Look for mentors who also want to be mentored
Reverse mentoring—or cross generational mentoring—recognizes that there are skill gaps on both sides.
63% say that access to professional development opportunity has a positive impact on their job satisfaction.
If your office is anything like ours than you’re probably sitting in an open floor plan next to co-workers who are in their 20’s, 30’s, 40’s, 50’s, 60’s and beyond. Welcome to the cross-generational workplace.
It makes for interesting times—especially when it comes to managing your career and learning new skills that will enable you to advance.
In a recent study we conducted on job satisfaction, we found that one vital need unites cross generational employees working today—they all want to be relevant in the job market of tomorrow. Having lived through recessionary times, layoffs and lack of raises, all generational groups say they believe training and career pathing is the most important thing companies can offer today.
Our Survey shows that today’s work force is highly motivated by training and development opportunities—in fact, 54% say better growth potential is the main reason they consider new job opportunities. 63% say that access to professional development opportunity has a positive impact on their job satisfaction.
One thing many companies have endorsed to help its employees is mentorships. But we believe that the new workplace offers an even better option: cross generational mentorships, a relationship where the mentee and mentor help each other.
Closing the Skills Gap with Mentoring
Every career today requires employees to have digital skills—be it for marketing, communication, sales—you name it. Every employer we work with is looking for individuals across the spectrum who understands how to use new media and technology to communicate.
For employees, having the digital skills to succeed today is vital, BUT, it’s even more important to learn the skills you will need for tomorrow. This provides an ideal intersection for cross generational mentoring.
Millennials and Gen Xers are digital natives but don’t always have the level of experience to navigate the tricky depths of social media and corporate infrastructures. Boomers are less comfortable with some of the newer forms of digital communications but have the experience to rise through the ranks and to know what is appropriate to put out there in the digital space.
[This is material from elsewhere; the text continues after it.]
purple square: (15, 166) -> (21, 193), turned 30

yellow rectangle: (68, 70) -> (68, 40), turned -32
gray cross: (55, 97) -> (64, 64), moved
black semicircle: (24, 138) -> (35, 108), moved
Traditional mentorships were designed to pair up and-coming talent with an executive partner who could impart corporate wisdom, career advice and guidance for moving up the corporate ladder. There’s no better time than now for employees to look at mentorships as a two-way street.
Reverse mentoring—or cross generational mentoring—recognizes that there are skill gaps on both sides. By creating a mentorship relationship where both younger and older colleagues share experiences, skills and new ways of working, employees will be able to create a bridge to eliminate both the generation and skills gaps that exist. Building these relationships will also help employees foster a greater sense of community within the organization—another highly valued element in the workplace.
You should not expect a mentorship to take the place of more specific skills based training programs—and those who want to get ahead should seek out these kinds of training programs. But, a cross-generational mentorship can be a great way to take control of your future and build a relationship that will take you— and your mentor—far.